= Ruvi =

Camera made by Sony

The Sony Ruvi is an analog video and still video camera released in 1998. The Ruvi was considerably smaller than any other camcorder available at the time, at 124 mm × 66 mm × 44.1 mm and 380 g. This made the Ruvi small enough to keep inside a shirt pocket. Ruvi is an abbreviation of Recording Unit by Video.

The small size was achieved by making the tape essentially non-removable. A miniature "video cartridge" contained thirty minutes of Hi8 tape permanently loaded around a conventional helical scan record head. The head itself was part of the cartridge, negating the need for a loading mechanism. Although user-replaceable, the cartridge was intended to be a service part and not a form of removable media.

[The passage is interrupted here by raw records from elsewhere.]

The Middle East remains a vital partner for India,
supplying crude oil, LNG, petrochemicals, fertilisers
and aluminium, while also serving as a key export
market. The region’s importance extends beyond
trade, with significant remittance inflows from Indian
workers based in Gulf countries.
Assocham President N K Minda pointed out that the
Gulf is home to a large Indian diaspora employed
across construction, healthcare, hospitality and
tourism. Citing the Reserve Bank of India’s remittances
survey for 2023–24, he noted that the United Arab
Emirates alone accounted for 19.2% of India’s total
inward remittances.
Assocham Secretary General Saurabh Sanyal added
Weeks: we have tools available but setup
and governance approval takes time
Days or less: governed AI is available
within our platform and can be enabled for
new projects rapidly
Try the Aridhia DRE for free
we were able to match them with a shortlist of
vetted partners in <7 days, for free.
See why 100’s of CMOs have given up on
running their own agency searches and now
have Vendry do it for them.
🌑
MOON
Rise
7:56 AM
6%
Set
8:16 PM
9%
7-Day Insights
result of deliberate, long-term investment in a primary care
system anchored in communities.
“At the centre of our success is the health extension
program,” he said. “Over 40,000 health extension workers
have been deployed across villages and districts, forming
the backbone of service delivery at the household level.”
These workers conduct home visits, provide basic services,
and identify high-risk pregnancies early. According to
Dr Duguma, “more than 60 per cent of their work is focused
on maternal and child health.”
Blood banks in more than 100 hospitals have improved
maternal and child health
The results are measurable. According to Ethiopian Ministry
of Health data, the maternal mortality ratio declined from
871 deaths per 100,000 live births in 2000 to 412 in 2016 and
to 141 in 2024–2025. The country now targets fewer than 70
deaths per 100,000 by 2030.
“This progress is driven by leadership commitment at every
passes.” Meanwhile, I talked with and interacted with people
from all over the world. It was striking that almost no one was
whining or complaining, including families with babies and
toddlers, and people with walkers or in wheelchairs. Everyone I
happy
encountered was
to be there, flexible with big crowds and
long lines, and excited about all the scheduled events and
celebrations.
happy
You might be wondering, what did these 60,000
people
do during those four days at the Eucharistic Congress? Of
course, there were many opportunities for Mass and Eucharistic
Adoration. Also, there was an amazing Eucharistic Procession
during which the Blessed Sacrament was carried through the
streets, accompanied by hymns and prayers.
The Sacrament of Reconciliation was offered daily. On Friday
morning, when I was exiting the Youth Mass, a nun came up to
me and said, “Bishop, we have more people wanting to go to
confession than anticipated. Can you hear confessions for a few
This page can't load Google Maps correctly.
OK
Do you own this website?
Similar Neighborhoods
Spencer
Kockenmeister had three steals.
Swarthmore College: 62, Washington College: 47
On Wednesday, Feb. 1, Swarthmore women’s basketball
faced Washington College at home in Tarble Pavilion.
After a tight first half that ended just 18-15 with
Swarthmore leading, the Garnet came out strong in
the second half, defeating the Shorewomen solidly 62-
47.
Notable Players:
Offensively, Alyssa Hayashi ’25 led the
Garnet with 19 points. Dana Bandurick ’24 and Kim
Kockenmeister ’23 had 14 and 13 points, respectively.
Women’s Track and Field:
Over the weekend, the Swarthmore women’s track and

The Ruvi contained several features that were considered innovative at the time of its release. The camera had high-density electronics packaging and a color-reflective LCD screen. The Ruvi also featured mechanical linkages for zoom optics. It could record up to 350 stills on the cartridge, each still being able to hold up to five seconds of audio, and a search function that would display them all in sequence. An "End Search" button automatically located the end of recorded material, readying the camera for new recordings.

Though it was considered an engineering marvel at the time of its release, the Ruvi achieved only mild success, mainly due to certain engineering trade offs to achieve a smaller size. As a result, only one model was ever produced, the CCD-CR1, before the system was discontinued in 1999. The Ruvi was briefly released in the United States and the United Kingdom.